[Start of section]

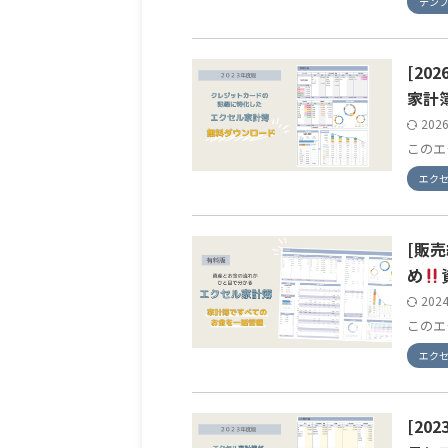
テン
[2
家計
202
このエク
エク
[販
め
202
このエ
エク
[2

[End of section]
[Start of section]

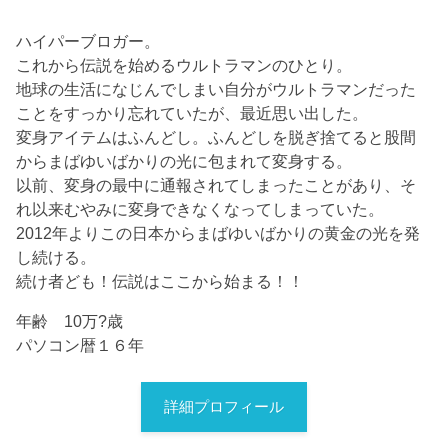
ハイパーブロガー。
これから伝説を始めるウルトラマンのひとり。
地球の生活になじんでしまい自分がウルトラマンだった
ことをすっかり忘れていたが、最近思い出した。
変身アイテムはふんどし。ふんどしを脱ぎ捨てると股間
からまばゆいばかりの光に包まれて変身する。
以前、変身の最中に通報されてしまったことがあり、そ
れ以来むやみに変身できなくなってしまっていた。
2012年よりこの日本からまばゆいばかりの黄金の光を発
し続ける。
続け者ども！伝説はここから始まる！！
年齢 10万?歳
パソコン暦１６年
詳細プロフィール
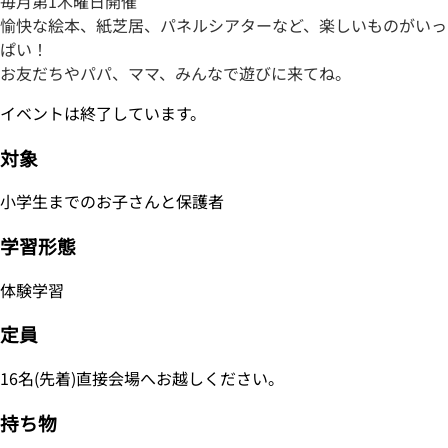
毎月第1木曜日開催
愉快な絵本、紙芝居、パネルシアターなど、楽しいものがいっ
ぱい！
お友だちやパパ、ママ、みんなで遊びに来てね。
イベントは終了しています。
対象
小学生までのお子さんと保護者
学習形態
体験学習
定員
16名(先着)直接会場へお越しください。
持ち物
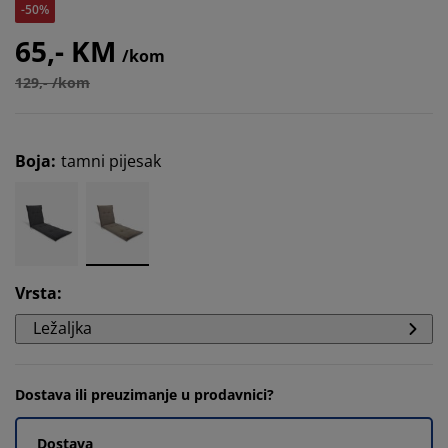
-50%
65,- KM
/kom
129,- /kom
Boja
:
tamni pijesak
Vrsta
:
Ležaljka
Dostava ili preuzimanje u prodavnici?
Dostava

[End of section]
[Start of section]

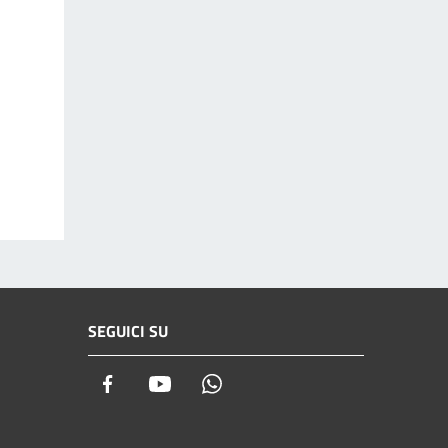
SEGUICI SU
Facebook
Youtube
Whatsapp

[End of section]

Across the data, find each line that has "Dostava" in it and copy that line.

Dostava ili preuzimanje u prodavnici?
Dostava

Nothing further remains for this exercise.